The BPO Industry in India favors the few (Senior Management, VC Investors, Global Multi-Nationals) at a disproportionate cost to the many (the worker handling the phone call, or manipulating the spread-sheet). These sultans of the industry are already planning to set-up centers in China and East Europe to help squeeze wages down further. Rather than move reactively, attrition can be controlled if more companies offer employees fair and credible stock options rather than unsustainable salary hikes.

Long Term

If unchecked and un-regulated, by the next 10 years, we would have millions of workers elbowed out by relentless demographics of a young India or China or East Europe, with limited skills and unprotected by either legislation or by social care.

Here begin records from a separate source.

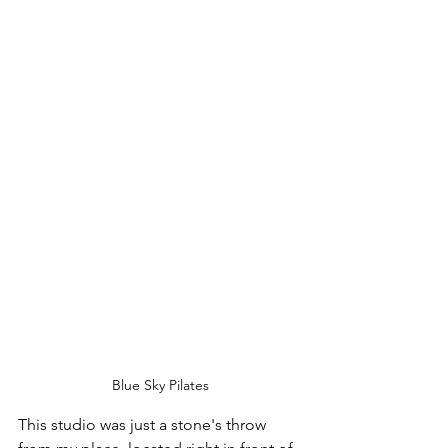
Blue Sky Pilates
This studio was just a stone's throw 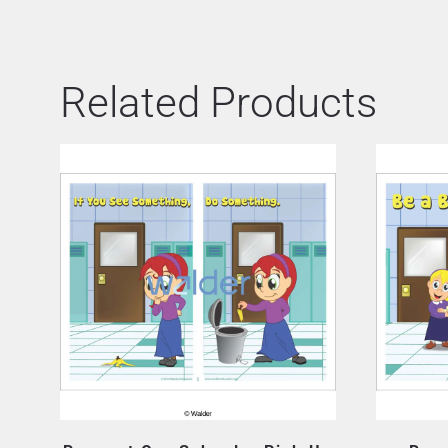
Related Products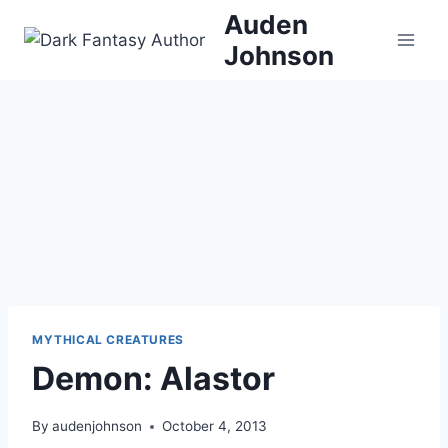
Skip
Auden
to
Johnson
content
MYTHICAL CREATURES
Demon: Alastor
By
audenjohnson
October 4, 2013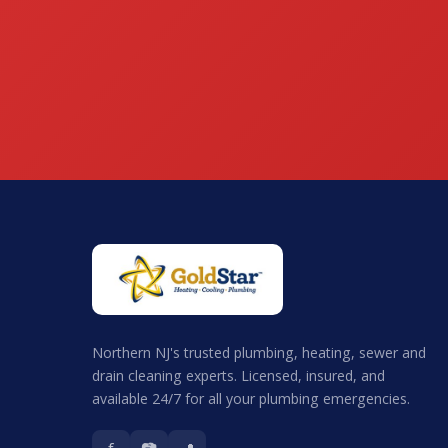
Northern NJ's trusted plumbing, heating, sewer and
drain cleaning experts. Licensed, insured, and
available 24/7 for all your plumbing emergencies.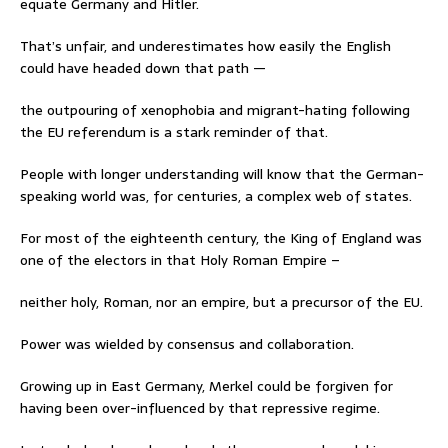
equate Germany and Hitler.
That’s unfair, and underestimates how easily the English
could have headed down that path —
the outpouring of xenophobia and migrant-hating following
the EU referendum is a stark reminder of that.
People with longer understanding will know that the German-
speaking world was, for centuries, a complex web of states.
For most of the eighteenth century, the King of England was
one of the electors in that Holy Roman Empire –
neither holy, Roman, nor an empire, but a precursor of the EU.
Power was wielded by consensus and collaboration.
Growing up in East Germany, Merkel could be forgiven for
having been over-influenced by that repressive regime.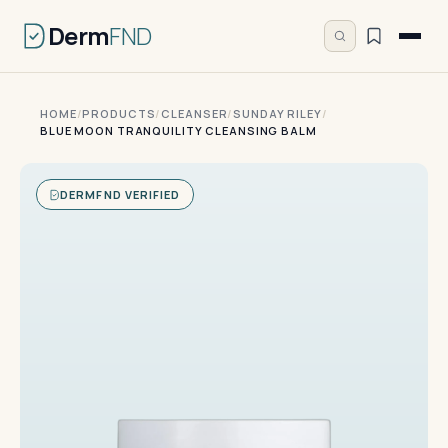
Derm
FND
HOME
/
PRODUCTS
/
CLEANSER
/
SUNDAY RILEY
/
BLUE MOON TRANQUILITY CLEANSING BALM
DERMFND VERIFIED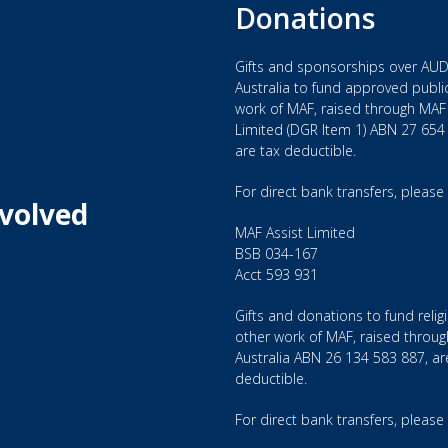
Donations
Gifts and sponsorships over AUD
Australia to fund approved public
ough aviation.
work of MAF, raised through MAF 
Limited (DGR Item 1) ABN 27 654
are tax deductible.
NERSHIP, CARE, EXCELLENCE and STEWARDSHIP.
For direct bank transfers, please
nvolved
 providing vital aviation, communications and logistics serv
MAF Assist Limited
BSB 034-167
Acct 593 931
the following roles: Programme Managers, Aircraft Engineers
lities Managers, Teachers and IT Specialists. All candidates 
Gifts and donations to fund relig
ts may be required to confirm the suitability of skill sets.
other work of MAF, raised throu
Australia ABN 26 134 583 887, ar
, we may require candidates to be trained as such willing t
deductible.
g.
For direct bank transfers, please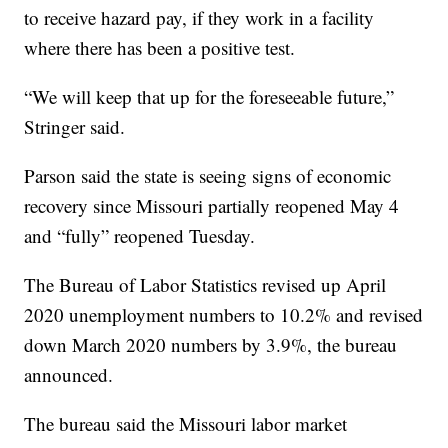
to receive hazard pay, if they work in a facility
where there has been a positive test.
“We will keep that up for the foreseeable future,”
Stringer said.
Parson said the state is seeing signs of economic
recovery since Missouri partially reopened May 4
and “fully” reopened Tuesday.
The Bureau of Labor Statistics revised up April
2020 unemployment numbers to 10.2% and revised
down March 2020 numbers by 3.9%, the bureau
announced.
The bureau said the Missouri labor market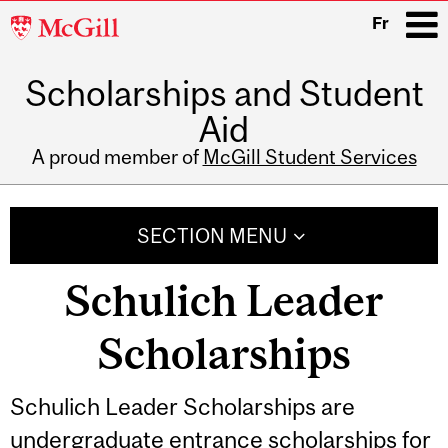
McGill
Fr
University
Scholarships and Student
i
Aid
A proud member of
McGill Student Services
Main
navigation
SECTION MENU
Schulich Leader
Scholarships
Schulich Leader Scholarships are
undergraduate entrance scholarships for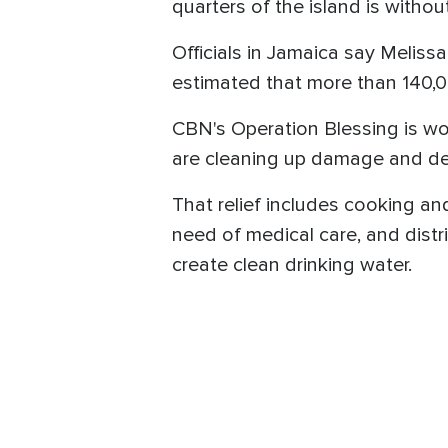
quarters of the island is withou
Officials in Jamaica say Melissa
estimated that more than 140,0
CBN's Operation Blessing is wo
are cleaning up damage and deb
That relief includes cooking a
need of medical care, and distr
create clean drinking water.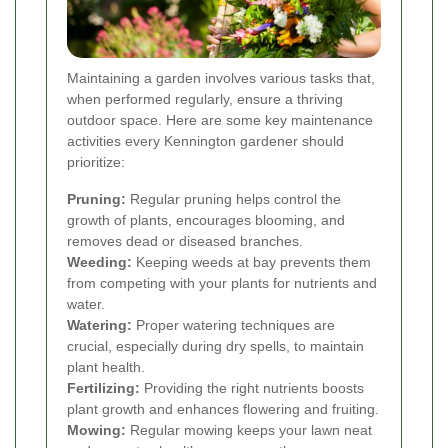
Maintaining a garden involves various tasks that,
when performed regularly, ensure a thriving
outdoor space. Here are some key maintenance
activities every Kennington gardener should
prioritize:
Pruning:
Regular pruning helps control the
growth of plants, encourages blooming, and
removes dead or diseased branches.
Weeding:
Keeping weeds at bay prevents them
from competing with your plants for nutrients and
water.
Watering:
Proper watering techniques are
crucial, especially during dry spells, to maintain
plant health.
Fertilizing:
Providing the right nutrients boosts
plant growth and enhances flowering and fruiting.
Mowing:
Regular mowing keeps your lawn neat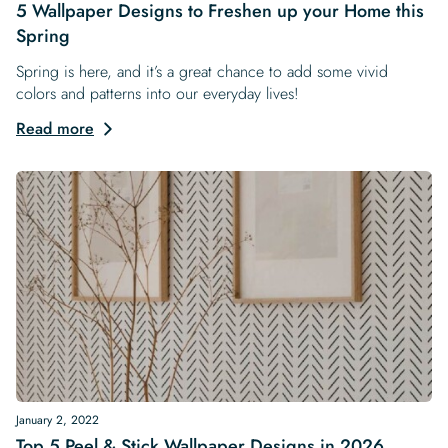
5 Wallpaper Designs to Freshen up your Home this
Spring
Spring is here, and it’s a great chance to add some vivid
colors and patterns into our everyday lives!
Read more
January 2, 2022
Top 5 Peel & Stick Wallpaper Designs in 2026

Like toy soldiers, millions of young urban Indians sacrifice their health, un-noticed by anyone, and unable to go to the streets to protest. The complete lack of union, legal and political protection, can only lead to further abuse of this demographic segment by the gladiators of modern India’s capitalism, the ones who make their stock options and bury their conscience with drinks at suburban five-star pubs.

A more socially responsible BPO industry can protect both its employees and its own interests by working in a proactive manner by retraining its employees rather than a reactive manner by laying off staff. Once it does so, it has the potential to move-up the chain to offer wing-to-wing consulting solutions.

 

The UNITES workers union proactively works in protecting BPO workers rights , but it has limited leverage. For example it’s warnings to NASSCOM about Satyam , a month ago after the World Bank blacklisting were ignored by NASSCOM saying they could not interfere with a constituent company.

Domestic call centers in India have generated more than $ 1.2 billion in revenue in 2006-2007 and they can sustain and prolong their growth by better human resource management leading to innovation driven revenues rather than factor driven revenues.

It will be, then, a true case of Chak de BPO India rather than chuck them BPO India.